Your Life Has Been Delayed by Michelle I. Mason

Read: 11/20-11/21

This caught my eye at the library the other day because when I read the description I said “This is that tv show-Manifest!” That was the show about a plane that took off and when it landed it was years later. The people in the plane had no idea, but everyone in the outside world thought the plane vanished without a trace and everyone was dead. Fascinating premise! Alas, we only lasted like 2 episodes before giving up. This book, on the other hand, totally hooked me and I couldn’t stop reading it until it was done. I’m so curious about the age of the author and whether she intended the things I found most deeply interesting to be so interesting. 
In the story it is 1995 and Jenny is 17 when she boards her flight from NYC to St. Louis. She has a new boyfriend, a best friend, and just had a great time staying with her grandparents and planning to attend college in the city. She’s ready for her first kiss and her senior year. It’s a short flight but when they land there is a bit of a kerfuffle with the air control tower. They land and are ushered into a room where they are told the astonishing news that it is now 2020. 
The rest of the book is really about Jenny adjusting to 2020, trying to cope with the fact that her best friend is now a mom and basically the age her own mom was when she left. Her own parents are now grandparent age. The choice of years and ages are perfect for this story. Now, I wasn’t 17 in 1995-I was 23-but I’d say for understanding this story I’m part of Jenny’s generation. Much like the saying of the frog in boiling water-when you live through 25 years you adjust to things as they happen and it’s not such a big deal. But when you jump the 25 years and see things that have changed-it’s like jumping into boiling water. It’s hugely different.
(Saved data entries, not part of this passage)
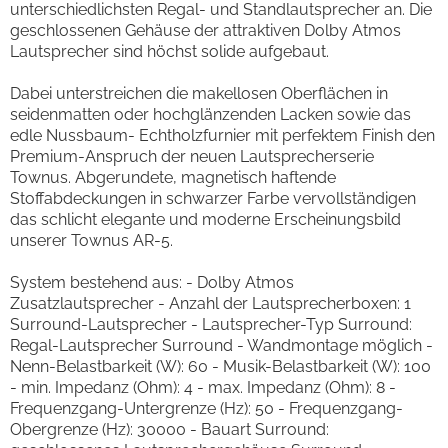
unterschiedlichsten Regal- und Standlautsprecher an. Die
geschlossenen Gehäuse der attraktiven Dolby Atmos
Lautsprecher sind höchst solide aufgebaut.
Dabei unterstreichen die makellosen Oberflächen in
seidenmatten oder hochglänzenden Lacken sowie das
edle Nussbaum- Echtholzfurnier mit perfektem Finish den
Premium-Anspruch der neuen Lautsprecherserie
Townus. Abgerundete, magnetisch haftende
Stoffabdeckungen in schwarzer Farbe vervollständigen
das schlicht elegante und moderne Erscheinungsbild
unserer Townus AR-5.
System bestehend aus: - Dolby Atmos
Zusatzlautsprecher - Anzahl der Lautsprecherboxen: 1
Surround-Lautsprecher - Lautsprecher-Typ Surround:
Regal-Lautsprecher Surround - Wandmontage möglich -
Nenn-Belastbarkeit (W): 60 - Musik-Belastbarkeit (W): 100
- min. Impedanz (Ohm): 4 - max. Impedanz (Ohm): 8 -
Frequenzgang-Untergrenze (Hz): 50 - Frequenzgang-
Obergrenze (Hz): 30000 - Bauart Surround:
I really hope lots of teens (including my own) read this book and maybe get some insight into how the world has changed since their parents were teens: school shootings, 9/11, fashion (she is perplexed at people wearing work out clothes in public, at how revealing clothing is), cell phones (the internet existed, but cell phones being used as cameras and having the internet on them is mind blowing to her.) and the two most interesting things: social media and conspriacy theorist rabble rousing idiots having any kind of platform at all.  Jenny voices things that I do think about and wish we could turn the clock back on. I’m sure morons and conspiracy theorists existed in 1995 but without social media they didn’t have a voice. And yes, they have changed the world for the worse. (see in particular: the past six years.)

Now, this is a YA book so there’s a little romance angle and some stuff I was less interested in, but whatever. I really thought this was great and I’m sure coming at this as an adult reader relating to Jenny I found it overall more thoughtful and melancholy and reflective than it actually is or is meant to be, but there you have it.